Here's the truth. The frontier model developers (OpenAI, Anthropic, Google, et all) have already taken it all. They've already essentially used the entire internet. And…it's not enough. It's not enough for them to deliver on the generated hype. They still need more. Specifically, they need domain expert knowledge, and they need it in large amounts. This is why the market for AI model training data is exploding. See the recent acquisition of Scale AI by Meta for $13B and the surge in business for their competitors like Handshake.ai. "Handshake AI connects domain experts with leading AI labs to test, challenge, and guide how LLMs learn by providing the human judgment AI needs."
But there's a problem with this business model. I've only been in the consulting business for a year and, but over that time I've received the advice almost daily that you shouldn't charge an hourly rate. You can and should charge based on the size of the problem you're solving for the client. Domain experts are paid a decent hourly rate to provide their knowledge, but is that the true value of that knowledge to the AI labs that have billions on the line now and trillions at stake in the future?
At the discipline level (e.g. "Physics", "Law", "Medicine", etc), the general knowledge base is becoming commoditized, but new research is continuously developed and needs to be incorporated to keep models up to date. These are the areas on which large AI training data brokers are focused, and their main customers are the big AI labs.
As I wrote about before, Cloudflare sees that their customers place value on solutions that can protect their publications from being scraped for no compensation, but they’re still in the publishing business. They also value solutions that can help them sell more of their publications. Their marketplace for web scraping empowers their customers to do just that.
There are other emerging players like Protege, making markets for film and audio rights holders with data curation tools to filter, tag, and otherwise make the IP more readily consumable by labs and then brokering licensing deals. These early movers are a great signal of a broader opportunity to monetize IP before it ends up inadvertently (and without consent, for that matter) in large scale training data sets of the AI labs.

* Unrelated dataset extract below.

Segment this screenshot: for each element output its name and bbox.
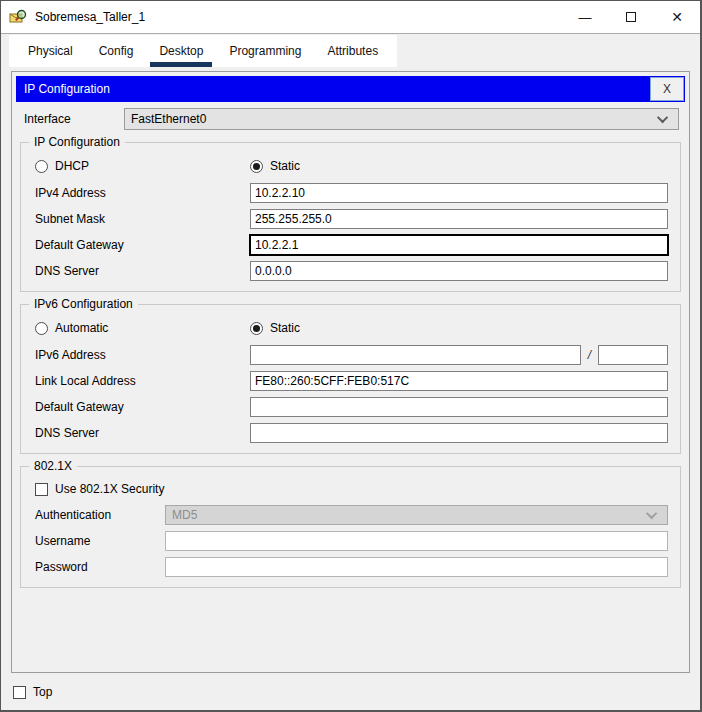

The Opportunity for Domain Experts and IP Owners
Even with all these efforts, however, there is still an enormous amount of domain knowledge that AI models can’t access today. The opportunity for those who have it is to understand first who would value LLM-powered access to this knowledge at a premium and second, how can they best capture it and package it for use in AI systems that those potential buyers would use.
While large scale, generally applicable data sets attract the interest of the AI labs. There are many small to mid-sized organizations operating in market verticals that would stand to benefit from AI tools enhanced with niche domain knowledge. The opportunity is there, but the market is still very nascent. There aren’t many people who have this kind of domain knowledge who also know how to best to curate it and package it for AI systems. Similarly, potential buyers aren’t yet aware of an immediate need beyond what they’ve already seen with off the shelf AI. But I expect that players in a few niche areas will emerge with structured and curated knowledge bases, easily integrated through MCP or other protocols as off-the-shelf agents.
Cue the contrarians who will say “the foundation models already can do all that”. They can do a lot of very impressive things, indeed, but they don’t have domain knowledge that isn’t in their training data and new domain knowledge is being developed constantly. Change is accelerating and the latest methods and techniques in many disciplines are evolving. Without a continuous process for incorporating new knowledge, eventually AI systems will fail to reflect (even a heavily biased) reality and will lose utility as they drift.
This is great news for domain experts.
If data is the new oil, domain expertise is the new gasoline.
It’s the refinement of data and experiences into useful real-world insight. A market for it will emerge as a supply chain of domain experts, curators, brokers, and integrators figure out how to best work together to maximize its market value.
We’ll get more into some of these dynamics in future articles.